Material supplied below:

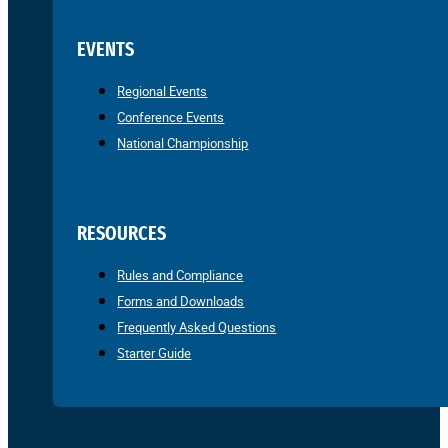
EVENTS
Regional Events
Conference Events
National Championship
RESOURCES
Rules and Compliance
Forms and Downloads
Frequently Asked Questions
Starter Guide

End of Material supplied.
Material supplied below:

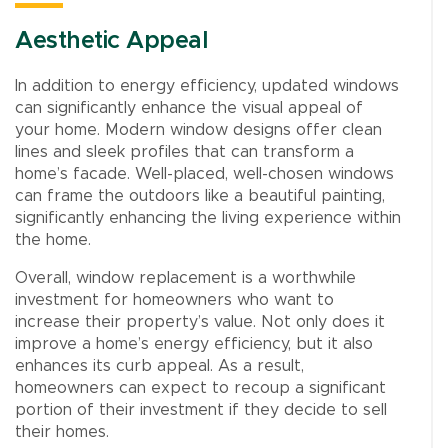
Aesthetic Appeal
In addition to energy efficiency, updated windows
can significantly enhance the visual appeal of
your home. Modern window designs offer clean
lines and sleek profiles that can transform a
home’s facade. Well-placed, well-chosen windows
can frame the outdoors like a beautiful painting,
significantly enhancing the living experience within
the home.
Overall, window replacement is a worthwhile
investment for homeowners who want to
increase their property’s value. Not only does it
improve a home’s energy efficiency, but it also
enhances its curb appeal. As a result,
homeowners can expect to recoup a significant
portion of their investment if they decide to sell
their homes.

End of Material supplied.
Material supplied below:

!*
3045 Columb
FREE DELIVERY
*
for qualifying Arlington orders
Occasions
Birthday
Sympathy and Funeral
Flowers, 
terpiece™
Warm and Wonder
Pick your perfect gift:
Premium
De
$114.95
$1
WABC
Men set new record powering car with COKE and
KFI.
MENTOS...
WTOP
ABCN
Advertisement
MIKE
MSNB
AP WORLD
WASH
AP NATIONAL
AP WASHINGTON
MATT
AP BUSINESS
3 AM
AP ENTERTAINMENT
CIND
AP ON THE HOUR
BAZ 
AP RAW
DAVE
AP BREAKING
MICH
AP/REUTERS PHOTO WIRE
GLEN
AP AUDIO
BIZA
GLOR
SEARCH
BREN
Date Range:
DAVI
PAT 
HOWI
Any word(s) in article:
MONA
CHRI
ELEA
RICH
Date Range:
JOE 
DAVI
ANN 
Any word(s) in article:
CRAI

End of Material supplied.

There is a line with "National Championship" and a line with "Starter Guide" above. Copy exactly those two lines and all lines between them, with nothing else.

● **Response to the exercise**:
National Championship
RESOURCES
Rules and Compliance
Forms and Downloads
Frequently Asked Questions
Starter Guide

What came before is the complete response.